Choose Fugu Ultra if:
- You need the best available model today and Mythos 5 access is not realistic for your team
- Your use case is code review, paper reproduction, or deep literature analysis where multi-pass orchestration adds value
- You want model-provider redundancy built into a single API call without managing multiple integrations
- Cost is a constraint and $5/$30 fits your budget better than $10/$50
- You are outside the EU/EEA and do not need auditability over which underlying model ran your prompt
Wait for Claude Mythos 5 (or use Opus 4.8) if:
- You need independently verified benchmark scores before committing to a production integration
- Your workflow requires knowing exactly which model processed a given request for compliance or reproducibility
- You are in the EU/EEA, where Fugu is not available
- You expect Mythos 5 to resume availability and your tasks involve complex multi-discipline reasoning where Mythos 5’s benchmark lead is directly relevant
- You are building on biology, biosecurity, or life-sciences research where Mythos 5’s access pathways may reopen before general availability does
Use Fugu (standard, not Ultra) if:
- Latency matters more than raw benchmark quality in your application
- You are prototyping and want access to frontier-class results without managing multiple API keys
- Your prompts stay under 272K tokens consistently, keeping you below the long-context surcharge threshold
The Bottom Line

In the Sakana Fugu vs Claude Mythos comparison, Mythos 5 leads on every benchmark where direct data exists, but it is not a model you can use right now.
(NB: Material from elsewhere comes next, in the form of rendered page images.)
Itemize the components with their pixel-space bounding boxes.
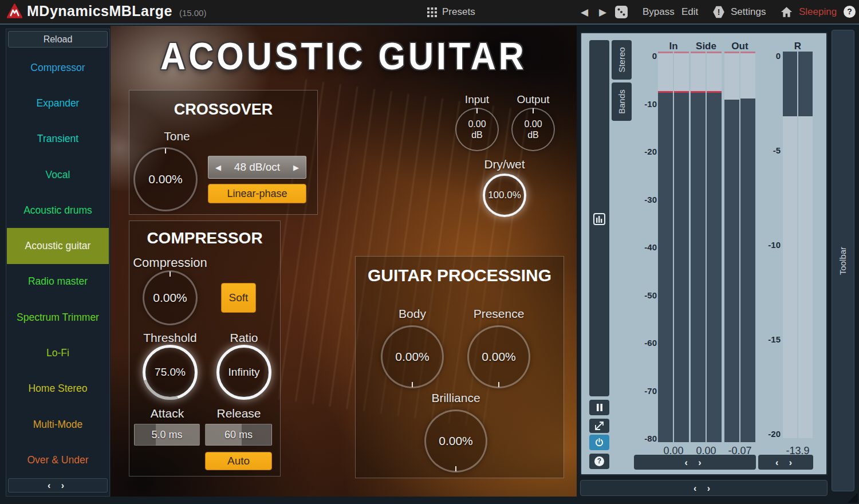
sleeping-status[interactable]: Sleeping (799, 6, 837, 18)
main-meter-scale: 0-10-20-30-40-50-60-70-80 (634, 33, 657, 477)
popout-meter-button[interactable] (589, 419, 609, 433)
popout-icon (595, 422, 604, 430)
output-knob[interactable]: 0.00 dB (511, 108, 555, 151)
presence-knob[interactable]: 0.00% (467, 325, 530, 388)
body-label: Body (378, 307, 447, 321)
compressor-title: COMPRESSOR (129, 229, 280, 247)
attack-slider[interactable]: 5.0 ms (134, 424, 200, 446)
scale-tick: -10 (634, 100, 657, 109)
attack-label: Attack (136, 407, 199, 420)
sidebar-item-multi-mode[interactable]: Multi-Mode (7, 407, 109, 442)
pause-metering-button[interactable] (589, 400, 609, 415)
sidebar-item-compressor[interactable]: Compressor (7, 50, 109, 85)
toolbar-label: Toolbar (838, 246, 848, 274)
crossover-section: CROSSOVER Tone 0.00% ◀ 48 dB/oct ▶ Linea… (129, 90, 318, 215)
app-version: (15.00) (179, 8, 207, 18)
scale-tick: -80 (634, 434, 657, 443)
tab-stereo[interactable]: Stereo (612, 40, 632, 80)
app-title: MDynamicsMBLarge (27, 3, 172, 19)
sidebar-item-acoustic-guitar[interactable]: Acoustic guitar (7, 228, 109, 263)
scroll-chevrons-icon: ‹ › (48, 481, 68, 490)
knob-pointer (170, 271, 171, 277)
r-meter-zoom-scrollbar[interactable]: ‹ › (758, 455, 813, 470)
sidebar-scrollbar[interactable]: ‹ › (8, 478, 108, 493)
sidebar-item-expander[interactable]: Expander (7, 85, 109, 121)
soft-knee-button[interactable]: Soft (221, 283, 256, 313)
sidebar-item-spectrum-trimmer[interactable]: Spectrum Trimmer (7, 300, 109, 335)
tone-knob[interactable]: 0.00% (133, 147, 198, 211)
sidebar-item-acoustic-drums[interactable]: Acoustic drums (7, 192, 109, 228)
preset-sidebar: Reload CompressorExpanderTransientVocalA… (6, 29, 110, 497)
reload-button[interactable]: Reload (8, 31, 108, 48)
tab-stereo-label: Stereo (617, 47, 626, 72)
tone-value: 0.00% (148, 172, 183, 186)
meter-panel: Stereo Bands In Side Out R 0-10-20-30-40… (580, 32, 828, 475)
knob-arc-gap (133, 335, 207, 410)
sidebar-item-radio-master[interactable]: Radio master (7, 264, 109, 300)
tone-label: Tone (140, 129, 214, 143)
slope-value: 48 dB/oct (234, 161, 280, 174)
home-icon[interactable] (781, 6, 793, 18)
auto-release-button[interactable]: Auto (205, 452, 272, 470)
body-knob[interactable]: 0.00% (381, 325, 444, 388)
title-bar: MDynamicsMBLarge (15.00) Presets ◀ ▶ Byp… (0, 0, 859, 25)
compression-value: 0.00% (153, 291, 187, 305)
plugin-window: MDynamicsMBLarge (15.00) Presets ◀ ▶ Byp… (0, 0, 859, 504)
meter-power-button[interactable] (589, 435, 609, 450)
release-slider[interactable]: 60 ms (205, 424, 272, 446)
scale-tick: -30 (634, 195, 657, 204)
sidebar-item-vocal[interactable]: Vocal (7, 157, 109, 192)
drywet-label: Dry/wet (476, 158, 533, 171)
scale-tick: -70 (634, 387, 657, 396)
linear-phase-button[interactable]: Linear-phase (208, 184, 306, 203)
bypass-button[interactable]: Bypass (643, 6, 675, 18)
scale-tick: 0 (758, 52, 781, 61)
presets-grid-icon[interactable] (427, 7, 437, 17)
window-resize-grip[interactable] (848, 493, 858, 503)
guitar-processing-section: GUITAR PROCESSING Body 0.00% Presence 0.… (355, 256, 564, 478)
compressor-section: COMPRESSOR Compression 0.00% Soft Thresh… (129, 220, 281, 477)
edit-button[interactable]: Edit (681, 6, 698, 18)
previous-preset-icon[interactable]: ◀ (581, 6, 588, 18)
sidebar-item-home-stereo[interactable]: Home Stereo (7, 371, 109, 407)
toolbar-handle[interactable]: Toolbar (832, 30, 854, 491)
random-preset-dice-icon[interactable] (615, 6, 628, 18)
stepper-right-icon[interactable]: ▶ (293, 163, 299, 172)
ratio-knob[interactable]: Infinity (216, 345, 271, 400)
stepper-left-icon[interactable]: ◀ (215, 163, 221, 172)
meter-bars-icon[interactable] (593, 213, 605, 225)
scale-tick: -10 (758, 241, 781, 250)
ratio-label: Ratio (221, 331, 267, 345)
knob-pointer (412, 382, 413, 387)
r-meter-scale: 0-5-10-15-20 (763, 33, 781, 477)
help-icon[interactable]: ? (844, 6, 856, 18)
sidebar-item-transient[interactable]: Transient (7, 121, 109, 157)
meter-bar-in-left (658, 52, 673, 442)
panel-scrollbar[interactable]: ‹ › (580, 480, 828, 496)
meter-help-button[interactable]: ? (589, 454, 609, 469)
sidebar-item-over-under[interactable]: Over & Under (7, 442, 109, 478)
brilliance-knob[interactable]: 0.00% (424, 410, 487, 472)
compression-knob[interactable]: 0.00% (143, 270, 198, 325)
tab-bands[interactable]: Bands (612, 82, 632, 121)
presets-menu[interactable]: Presets (442, 6, 475, 18)
input-knob[interactable]: 0.00 dB (455, 108, 499, 151)
meter-header-side: Side (689, 41, 723, 52)
guitar-processing-title: GUITAR PROCESSING (356, 266, 564, 285)
output-label: Output (505, 93, 562, 106)
sidebar-item-lo-fi[interactable]: Lo-Fi (7, 335, 109, 371)
attack-value: 5.0 ms (151, 429, 182, 441)
next-preset-icon[interactable]: ▶ (599, 6, 606, 18)
meter-bar-r-left (783, 52, 797, 438)
settings-button[interactable]: Settings (731, 6, 766, 18)
crossover-slope-stepper[interactable]: ◀ 48 dB/oct ▶ (208, 156, 306, 179)
knob-pointer (533, 108, 534, 113)
drywet-knob[interactable]: 100.0% (483, 174, 526, 217)
scroll-chevrons-icon: ‹ › (775, 456, 796, 469)
warning-icon[interactable]: ! (713, 6, 724, 18)
crossover-title: CROSSOVER (129, 101, 317, 119)
meter-zoom-scrollbar[interactable]: ‹ › (634, 455, 756, 470)
knob-pointer (165, 148, 166, 153)
threshold-knob[interactable]: 75.0% (143, 345, 198, 400)
input-unit: dB (471, 129, 483, 140)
Fugu Ultra beats every individual model it orchestrates and delivers genuinely strong results on code review and reasoning tasks. The benchmark caveat is real: all Fugu numbers are vendor-reported and unverified by third parties. That gap will close or widen once independent evaluations run. For developers who need strong results today, Fugu Ultra is the most capable option currently available. For teams willing to wait on Mythos 5 resumption and who need verified scores before committing, patience is justified. The better model, by the numbers, is Mythos 5. The only available model, by circumstance, is Fugu.